Elizabeth White, Director British Council Syria, continues to oversee cultural exchange projects during a time of intense upheaval throughout the country.
In this blog she reflects on one such programme – a partnership with The Royal Academy of Dramatic Art in London (RADA) to help train sound engineers in Damascus.
These days the streets of Damascus are full of flags.
Last week we had the three-mile-long flag, which was unrolled along the main highway to Beirut, then held high in the air by long crowds of people on a pro-government rally; this morning, the streets around the opera were packed by the same crowds, waving a hundred thousand flags. High above the opera house, an enormous helium balloon floated in the wind, trailing yet another red-white-and-black flag, just above the helicopters.

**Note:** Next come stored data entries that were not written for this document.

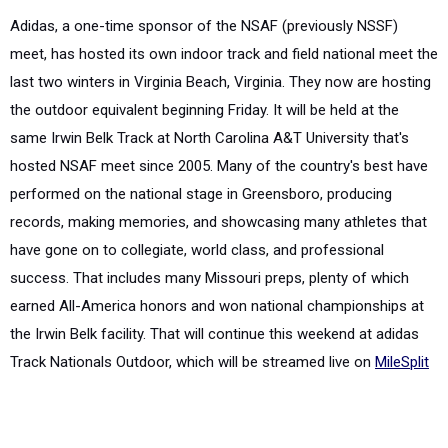
Adidas, a one-time sponsor of the NSAF (previously NSSF)
meet, has hosted its own indoor track and field national meet the
last two winters in Virginia Beach, Virginia. They now are hosting
the outdoor equivalent beginning Friday. It will be held at the
same Irwin Belk Track at North Carolina A&T University that's
hosted NSAF meet since 2005. Many of the country's best have
performed on the national stage in Greensboro, producing
records, making memories, and showcasing many athletes that
have gone on to collegiate, world class, and professional
success. That includes many Missouri preps, plenty of which
earned All-America honors and won national championships at
the Irwin Belk facility. That will continue this weekend at adidas
Track Nationals Outdoor, which will be streamed live on
MileSplit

The helicopters were filming the rally for TV, and their noise almost drowned out the crowds chanting. Inside the opera house, there were more helicopters.
Twenty Syrian sound technicians, one determined young woman and nineteen men, each of them passionate about sound, were finishing a week-long training course with the British Council. For their final show, they’d each worked on a sound piece, telling a story with sound – pistol shots, clanking machinery, creaking doors, meows and mouse-squeaks, running footsteps, snoring, laughter, crickets and frogs, raucous singing – and one of their stories had helicopters, and chanting crowds.
Everyone in the hall did a double-take, and then burst out laughing.
The training was a second take – a cascade of the same training done by RADA’s best sound trainers, part of a long partnership in theatre skills. The two trainers came out to Syria in late March and spent a week working with head technicians and drama school trainers.
Their visit coincided with the first of the big rallies here during the present long-running unrest, and we worried about getting Chris and Zoe, the trainers, across town through the forest of flags and back to their hotel – but that time, like three days ago, the mood of the rally was peaceful.
This time, three months later and a lot of water under the bridge, the trainees worked with the people who’d been trained last time round.
They drank in every word, every new element, every new piece of technology, and said it was the most useful and practical single piece of training they’d had. For a week, they focused on mixer desks and speaker placement, rigging and amplifiers and microphones – and on recording the squeaks and meows – with intense absorption and intense creative energy.
However unsettled things may now be in Syria, for sound professionals and for others, the show must go on.
Life and learning (and cultural relations) don’t stop just because there are helicopters overhead.